■ Task ■
Your result will be the set of lines with "Devil", copied from the material below.
*-*-*
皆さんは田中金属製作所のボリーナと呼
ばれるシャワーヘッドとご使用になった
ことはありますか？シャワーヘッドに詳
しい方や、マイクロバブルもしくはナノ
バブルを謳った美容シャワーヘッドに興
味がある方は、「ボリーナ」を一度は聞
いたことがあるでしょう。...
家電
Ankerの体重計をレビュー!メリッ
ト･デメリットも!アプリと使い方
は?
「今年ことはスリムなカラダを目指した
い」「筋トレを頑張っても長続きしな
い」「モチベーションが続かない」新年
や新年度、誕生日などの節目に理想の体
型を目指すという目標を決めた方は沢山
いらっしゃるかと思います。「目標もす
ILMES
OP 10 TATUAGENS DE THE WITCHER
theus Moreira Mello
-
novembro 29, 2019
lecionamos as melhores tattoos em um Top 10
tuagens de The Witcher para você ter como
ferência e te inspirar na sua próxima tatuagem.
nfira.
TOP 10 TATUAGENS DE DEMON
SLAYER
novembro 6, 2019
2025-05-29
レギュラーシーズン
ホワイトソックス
*-*-*
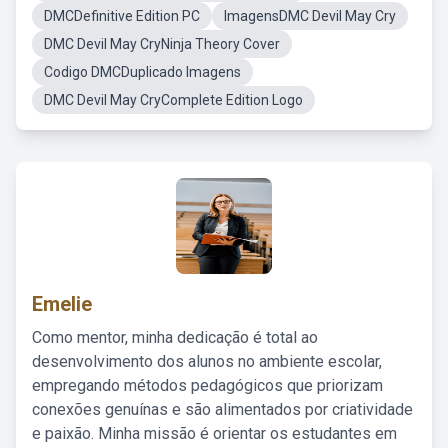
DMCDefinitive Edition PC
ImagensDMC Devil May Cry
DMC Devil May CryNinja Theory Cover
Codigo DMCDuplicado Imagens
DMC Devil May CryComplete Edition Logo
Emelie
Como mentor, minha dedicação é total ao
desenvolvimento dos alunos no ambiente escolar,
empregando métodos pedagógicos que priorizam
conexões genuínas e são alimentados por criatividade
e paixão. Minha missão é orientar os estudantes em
*-*-*
■ Task output ■
ImagensDMC Devil May Cry
DMC Devil May CryNinja Theory Cover
DMC Devil May CryComplete Edition Logo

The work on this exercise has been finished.